Regulatory requirements and misguided strategies have reduced the yield of such investments and impeded the overall objective of private pensions. Appropriately positioning a mandatory pension system within Egypt could dynamically alter savings behaviour; however, it is recommended that more research should be conducted in regards to regulatory requirements prior to implementing such a policy.
Overall, macroeconomic measures heavily influence resource mobilisation and particularly savings behaviour in Egypt during the period under consideration in this study (1991-2010).
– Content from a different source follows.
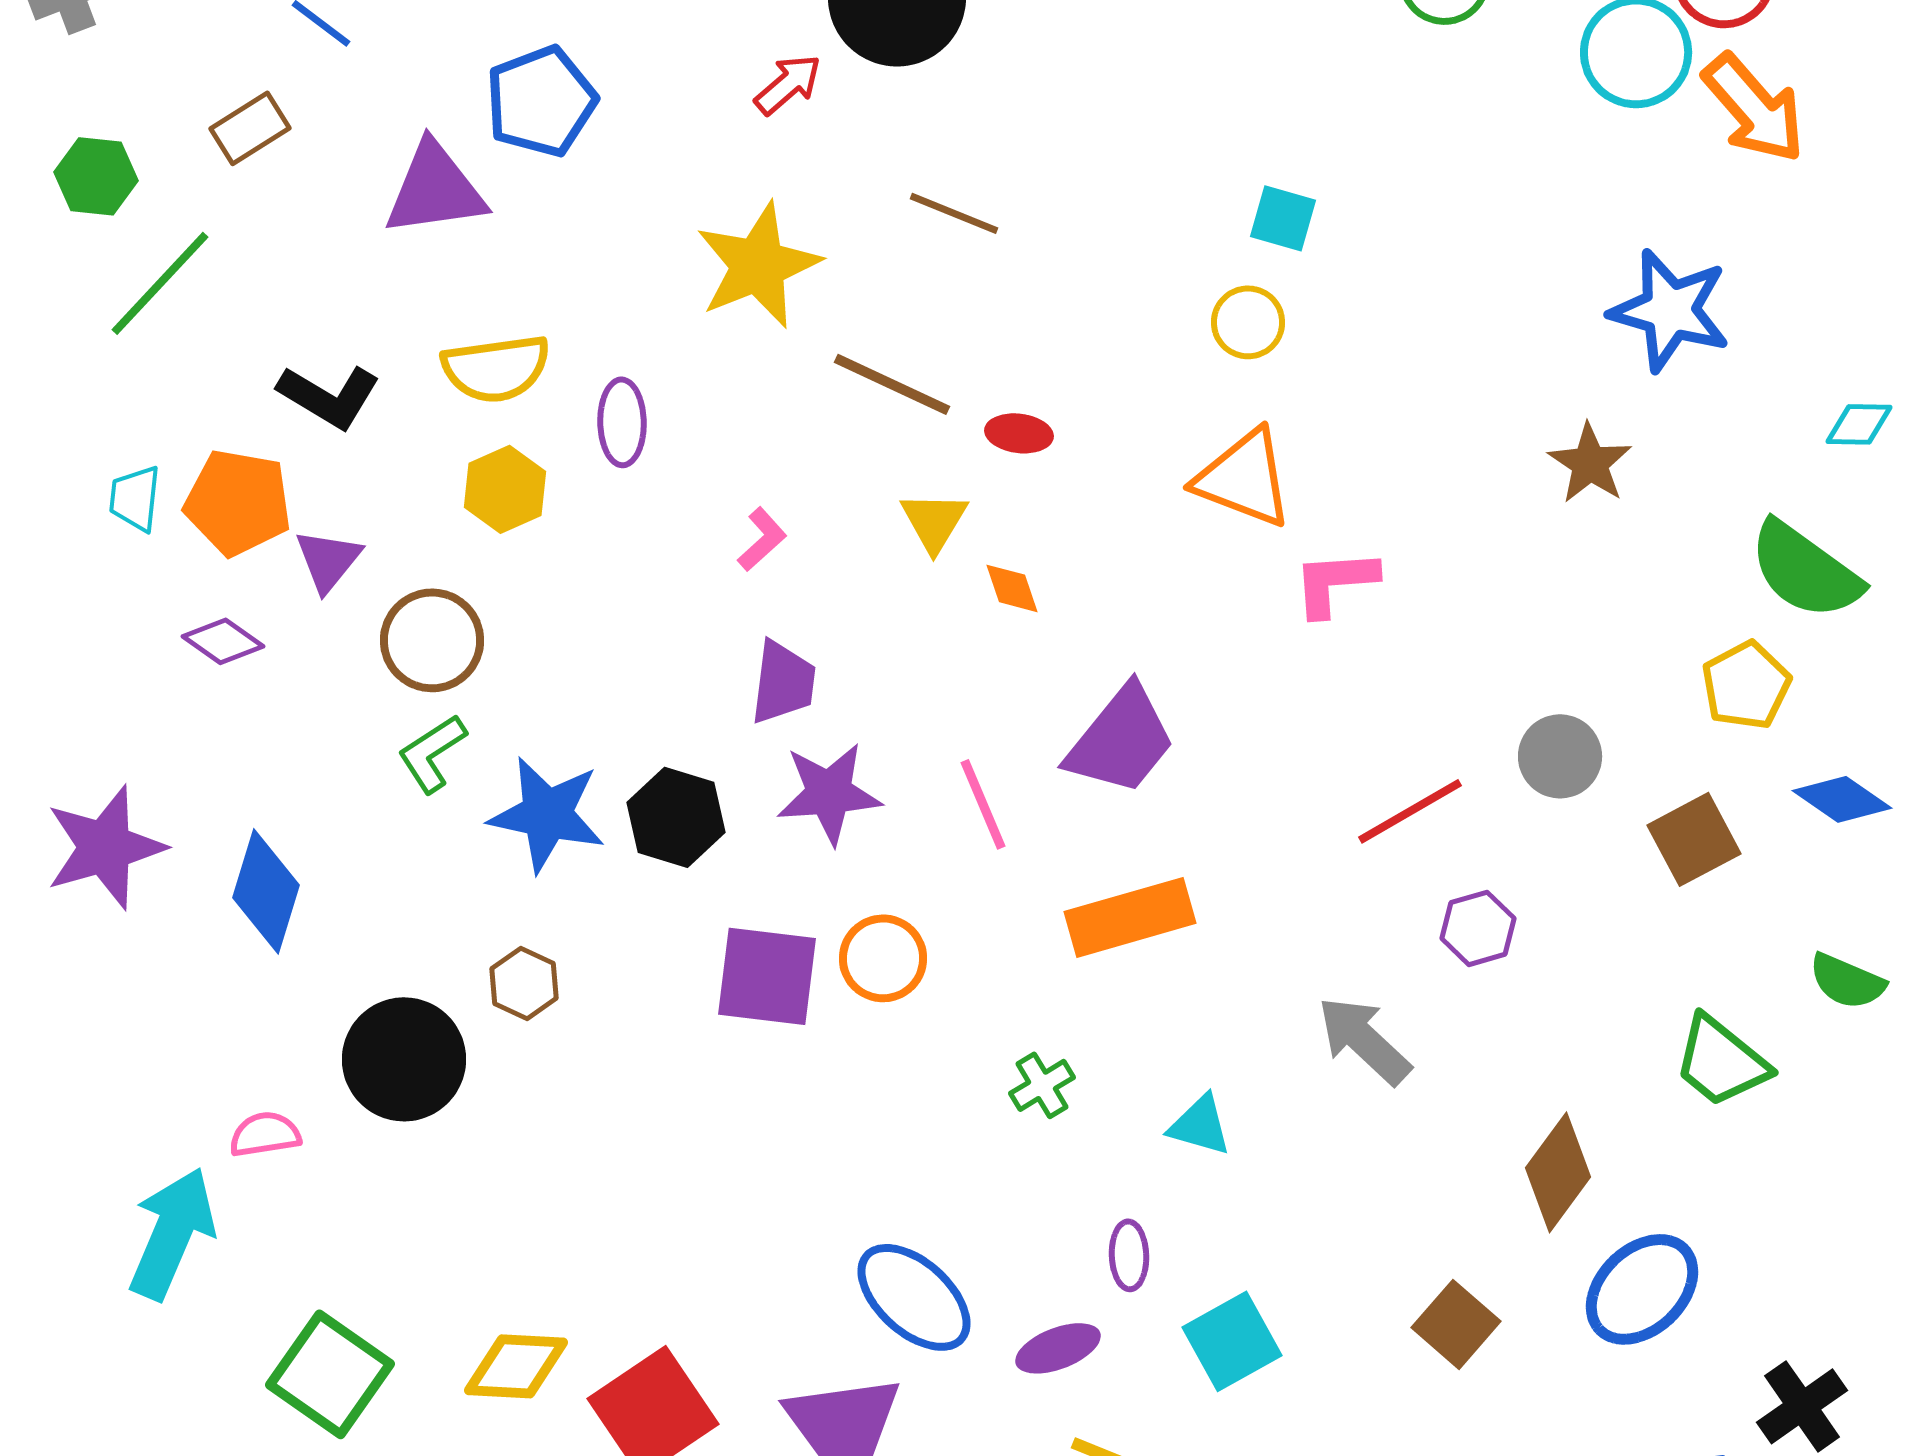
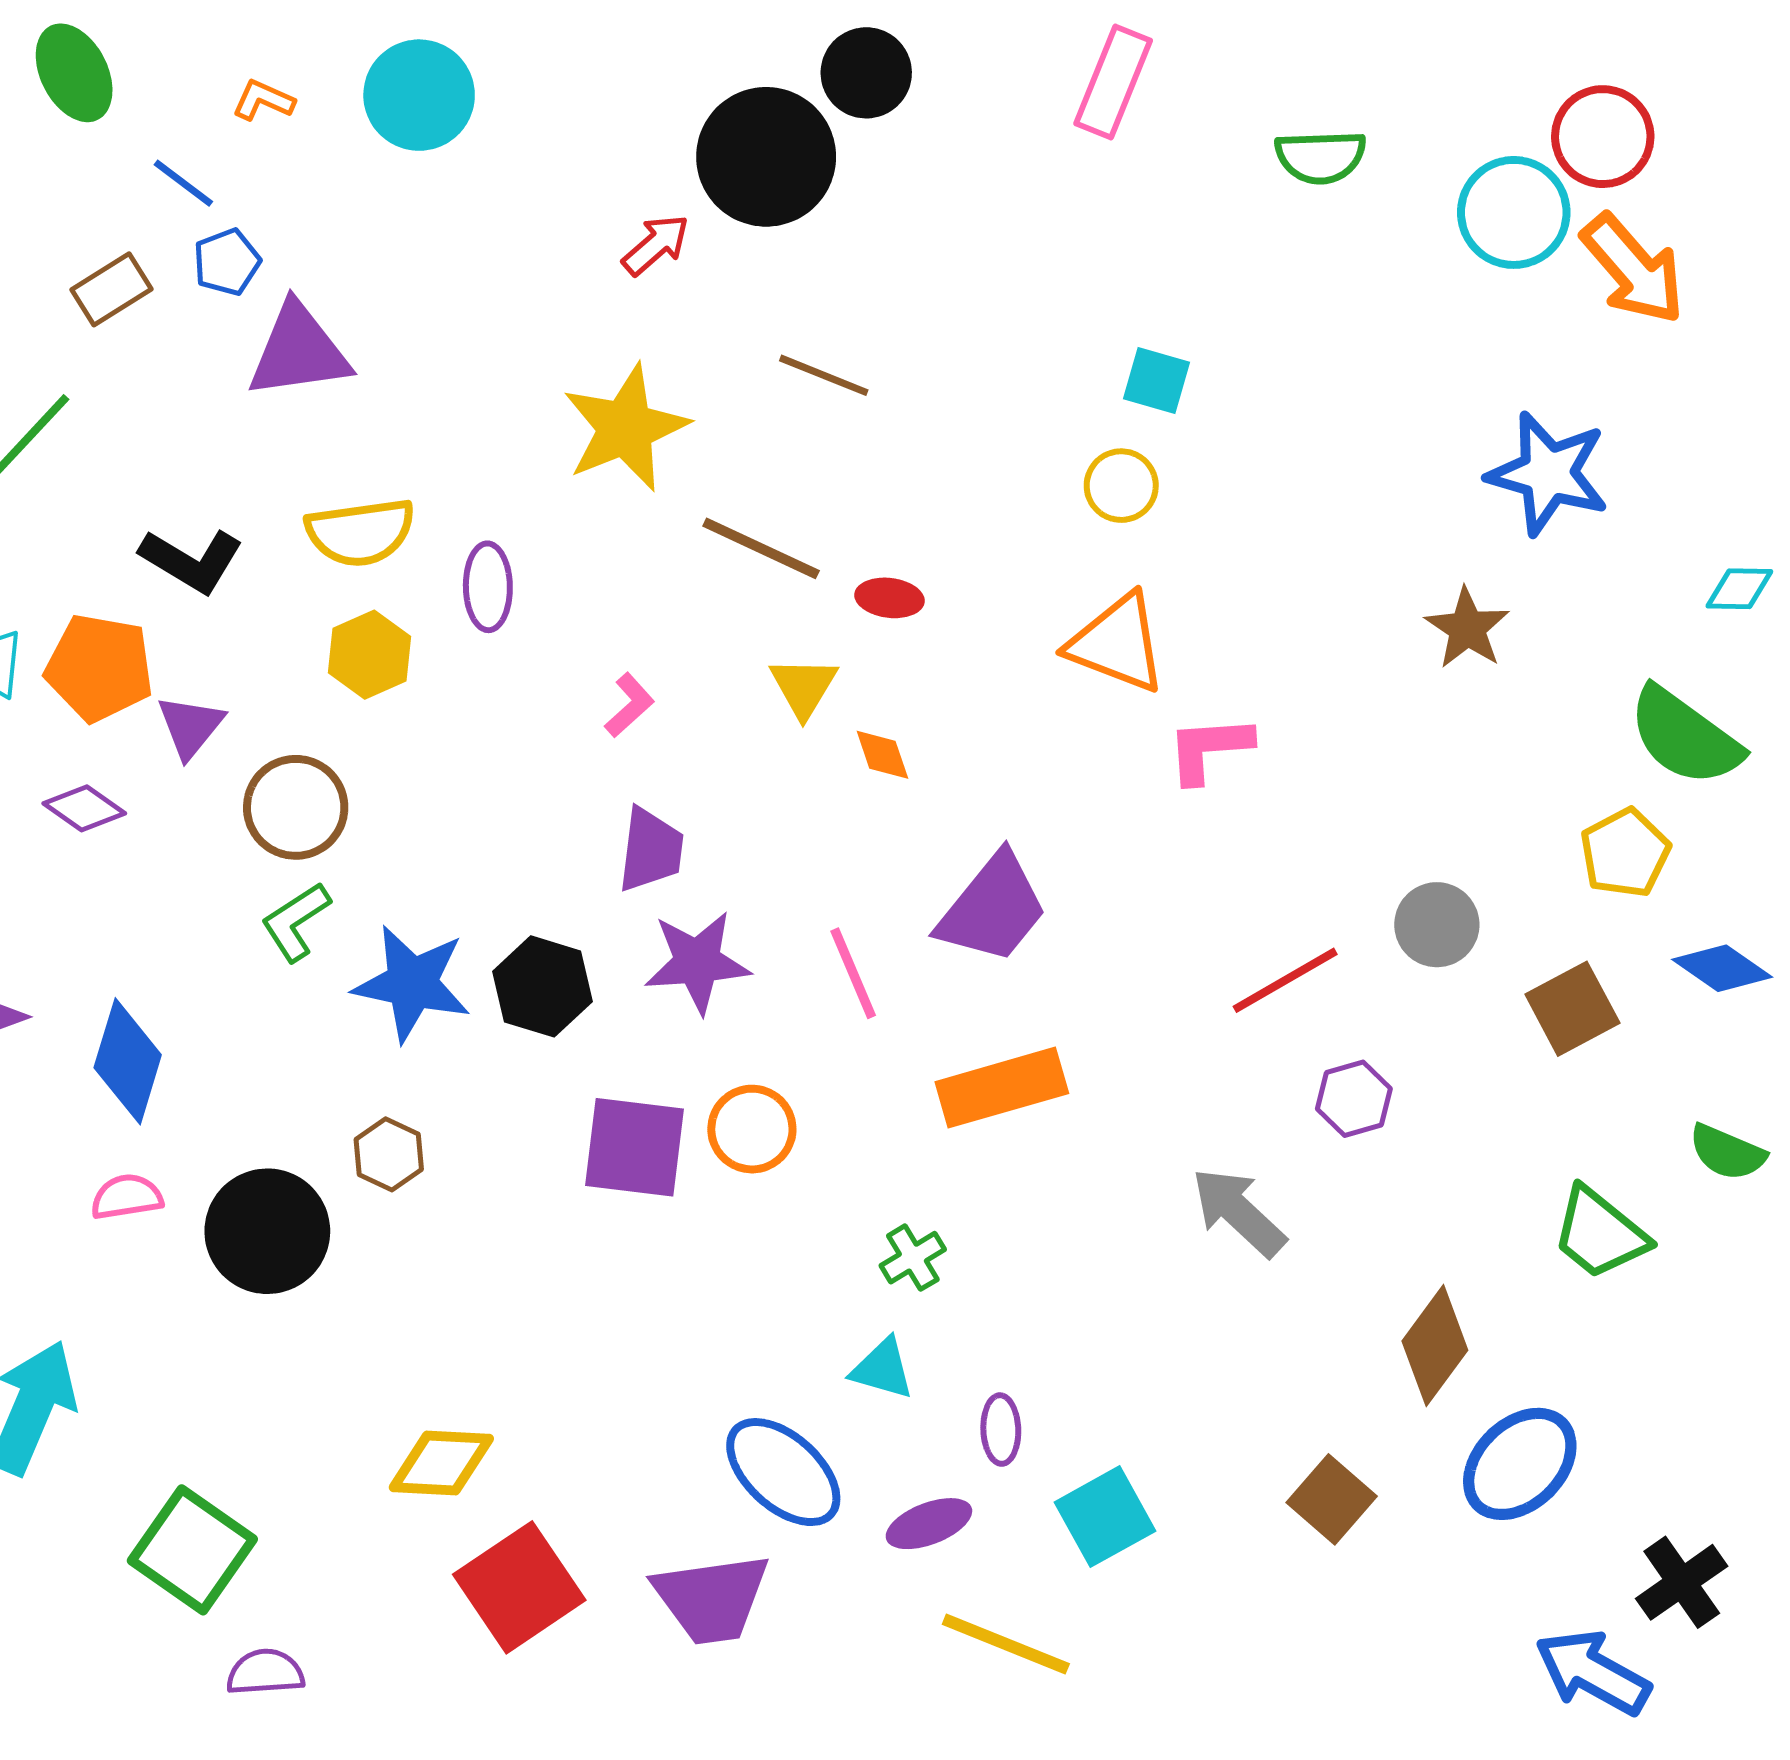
blue pentagon: (541, 101) -> (227, 262), moved, size x0.6
cyan triangle: (1200, 1125) -> (882, 1369), moved
pink semicircle: (265, 1134) -> (127, 1197), moved
yellow diamond: (516, 1366) -> (441, 1463), moved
Robust economic policies, including macroeconomic and monetary measures, are prerequisites to maximising private savings and financing growth in Egypt.
If the Egyptian economy does not experience progress in productivity—supported by and stemming from technological innovation, improved public management, and reforms in the private sector—then a high rate of economic growth is not feasible at the current rates of national saving and would require a savings effort that is highly unrealistic. For instance, financing a constant 4% growth rate of GDP per capita with no improvement in total factor productivity would require a national savings rate of around 50% in the first decade and 80% in 25 years. However, if productivity rises, sustaining and improving high rates of economic growth becomes viable. Following the previous example, a 2% growth rate of total factor productivity would allow a 4% growth rate of GDP per capita with a national savings rate in the realistic range of 20-25% of GDP.